It’s an old axiom that you shouldn’t talk religion or politics if you want to keep things peaceful. But advisors who hew to that line on religion may do so to the detriment of their relationships, according to Crossmark Global Investments in Houston.

Investors under 50 with a religious affiliation say they invest with those religious values in mind, according to a recent survey by Crossmark, a global investment firm focusing on faith-based and values investing. And yet the advisors for 73% of those clients have not asked about their religious values or whether those values should be taken into consideration when investing.

Older investors were the least likely to have discussed religious values with their advisors. Ninety percent of those over 50 said they had not been asked about their values compared with roughly 40% of investors aged 23 to 34.

Religiously affiliated millennials are particularly concerned about adhering to their values, the survey said. Sixty-three percent of millennials, those born between the early 1980s and the early 2000s, reported that it is extremely or very important to them that their financial advisor share those principles.

The survey included 1,008 adults who said they were affiliated with a religion and who had $250,000 in investable assets.

Crossmark cited a recent Pew study that showed about 72% of Americans being affiliated with a religion.

“Over the last decade or more, people have realized they can combine their religious values with their investing,” said Victoria Fernandez, chief market strategist at Crossmark. “It was surprising to us to see that investing by religious values was more important to millennials.”

“This is about trust,” she added. “Many people want their doctors and their children’s teachers and now their financial advisors to share their values. If they do not share these values, it will not be a longstanding relationship.”

“I am not surprised Christians want to live their lives faithfully and want their values expressed,” said Nathan Manahan, investment strategist with Ronald Blue Trust in Alpharetta, Ga., which specializes in investing by biblical principles. “But it does not get brought up because advisors hesitate to talk about religion.”

By considering faith-based principles, “you are by definition complicating the situation. You can make a case for almost any company or investment based on religious principles or governance or environmental principles. The advisor then has to delve deeper into what the client wants,” Manahan added.

Investing with religion in mind usually involves exclusionary screens eliminating such things as alcohol, tobacco and gambling interests from investments. In the survey, adult entertainment took over the top spot for the investments people want to avoid.

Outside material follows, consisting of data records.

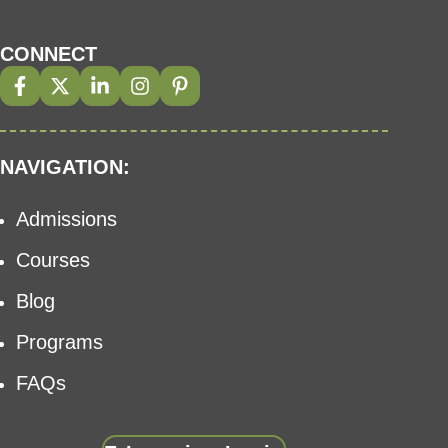
CONNECT
NAVIGATION:
Admissions
Courses
Blog
Programs
FAQs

Discussions about religious values are often avoided in business settings, but Fernandez said she did not feel investors would be offended if an advisor asked about what values they want included in their investment options.

Investors said they feel aligning their portfolio with their values will make achieving their investment goals easier, with younger investors feeling more strongly.

“Clearly, investors care deeply about aligning their investments with their values, and they are paying attention to how they are invested,” said Michael Kern, president and CEO of Crossmark. “Religious values are at the heart of how many people live their lives, and it is important for advisors to recognize what their clients value.”